- WORK TASK
In the records below, find the line with "Vantaggi: materiali premium, stone" and the line with "Prox brik til tastatur"; return exactly those lines and every line between them.

- TASK INPUTS
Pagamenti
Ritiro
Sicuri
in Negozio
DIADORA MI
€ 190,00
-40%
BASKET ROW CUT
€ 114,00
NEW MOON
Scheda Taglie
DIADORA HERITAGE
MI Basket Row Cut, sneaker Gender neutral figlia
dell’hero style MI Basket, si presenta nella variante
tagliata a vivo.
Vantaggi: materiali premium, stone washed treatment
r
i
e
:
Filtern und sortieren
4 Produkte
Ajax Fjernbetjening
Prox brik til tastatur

==

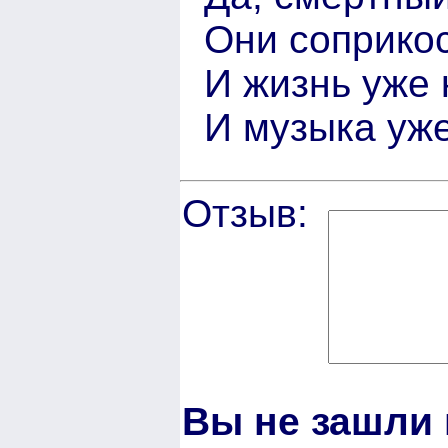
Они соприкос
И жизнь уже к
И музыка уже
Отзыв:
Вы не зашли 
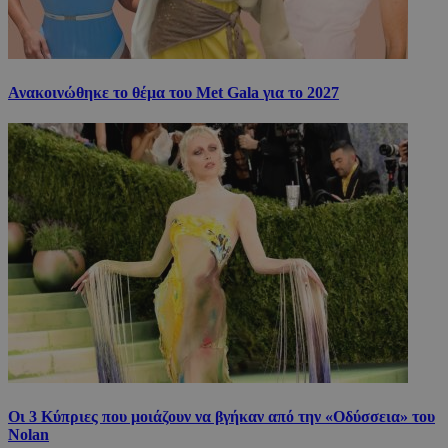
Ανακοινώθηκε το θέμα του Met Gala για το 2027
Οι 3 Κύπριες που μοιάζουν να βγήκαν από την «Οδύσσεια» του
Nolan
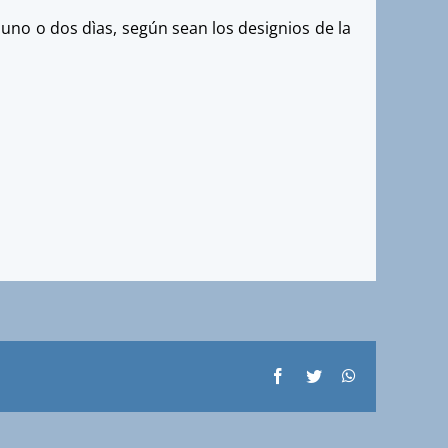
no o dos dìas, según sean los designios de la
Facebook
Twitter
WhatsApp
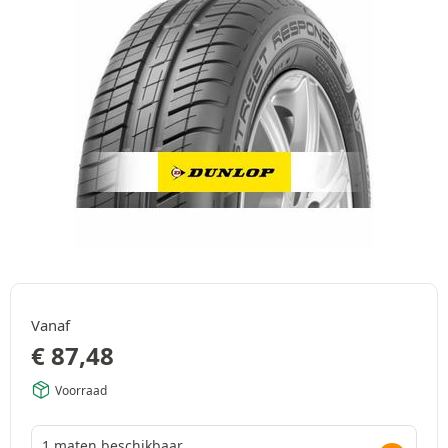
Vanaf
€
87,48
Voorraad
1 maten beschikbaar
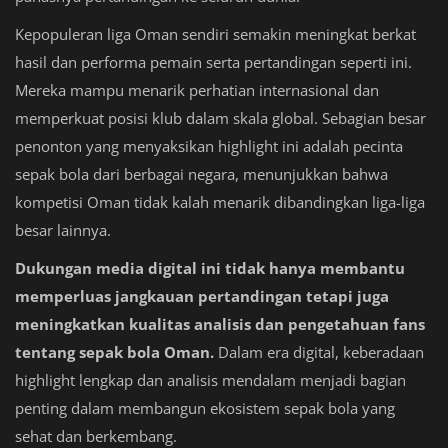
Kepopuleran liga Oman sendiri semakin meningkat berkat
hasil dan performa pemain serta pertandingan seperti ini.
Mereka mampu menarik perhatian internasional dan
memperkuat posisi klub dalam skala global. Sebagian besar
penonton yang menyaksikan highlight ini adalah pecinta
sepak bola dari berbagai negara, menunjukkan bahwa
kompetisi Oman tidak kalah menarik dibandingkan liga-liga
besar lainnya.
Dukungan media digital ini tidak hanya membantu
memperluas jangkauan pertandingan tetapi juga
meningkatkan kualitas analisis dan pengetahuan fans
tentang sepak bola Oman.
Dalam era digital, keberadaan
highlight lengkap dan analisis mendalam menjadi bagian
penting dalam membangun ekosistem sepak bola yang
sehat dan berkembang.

- TASK RESULT
Vantaggi: materiali premium, stone washed treatment
r
i
e
:
Filtern und sortieren
4 Produkte
Ajax Fjernbetjening
Prox brik til tastatur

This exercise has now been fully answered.